Look for the string "each" in the listing below, then copy every line that has it.

Supplied material.
::::
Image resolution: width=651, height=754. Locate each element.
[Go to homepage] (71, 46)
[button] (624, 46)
::::
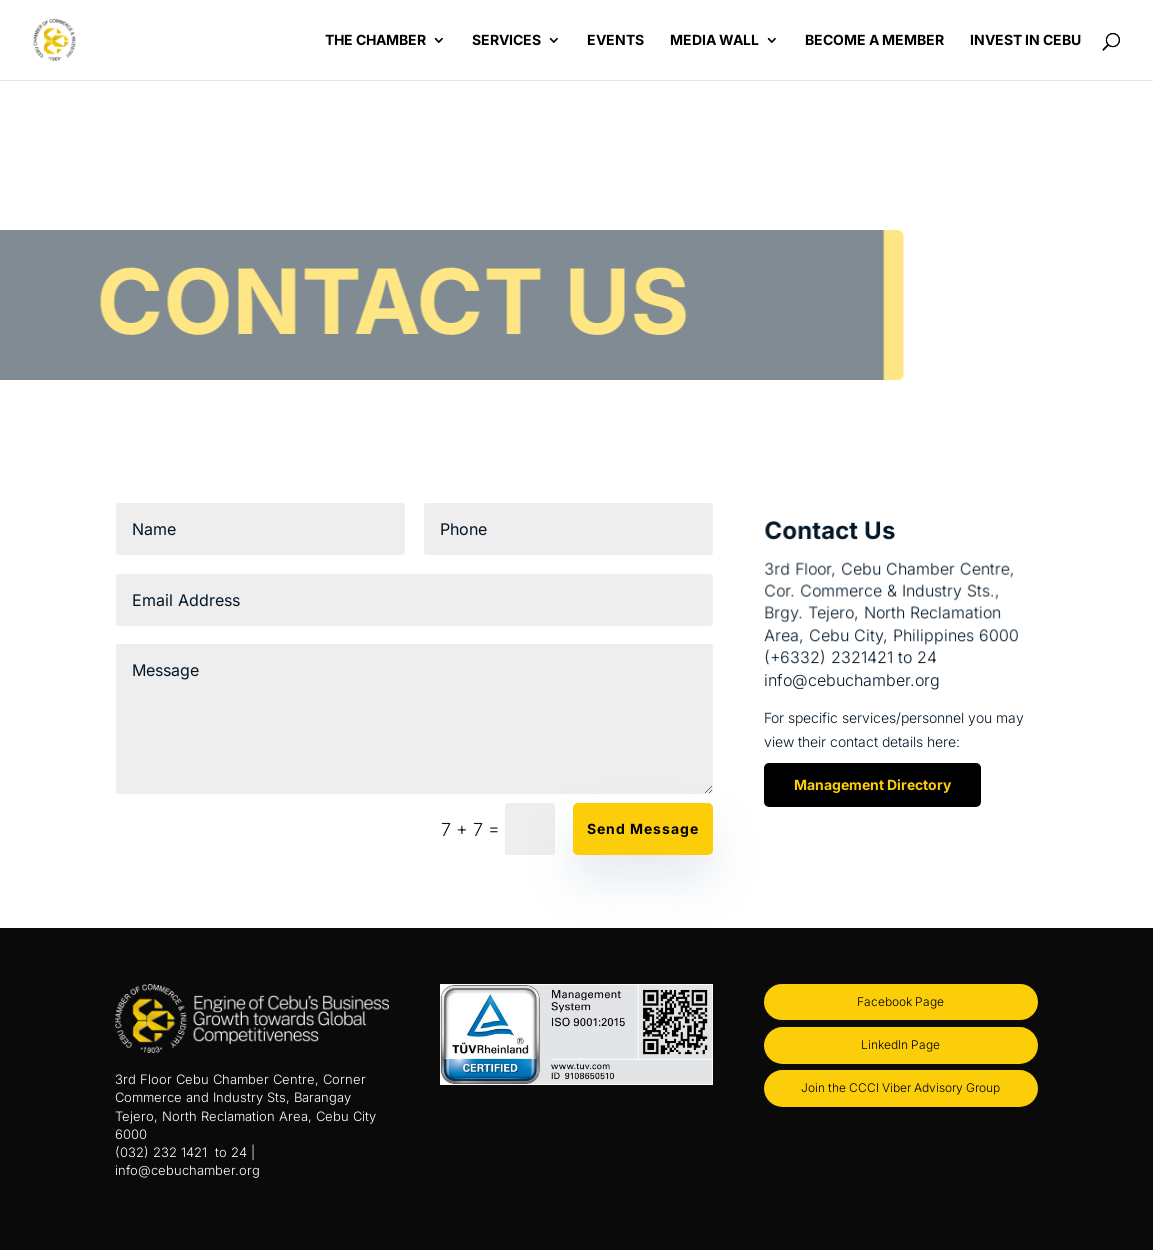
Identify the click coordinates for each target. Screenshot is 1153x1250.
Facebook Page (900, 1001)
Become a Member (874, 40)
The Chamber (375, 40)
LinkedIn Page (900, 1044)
::::
Answer for the task.
Image resolution: width=651, height=754. Locate each element.
Identify the click coordinates for each target. Screenshot is 1153x1250.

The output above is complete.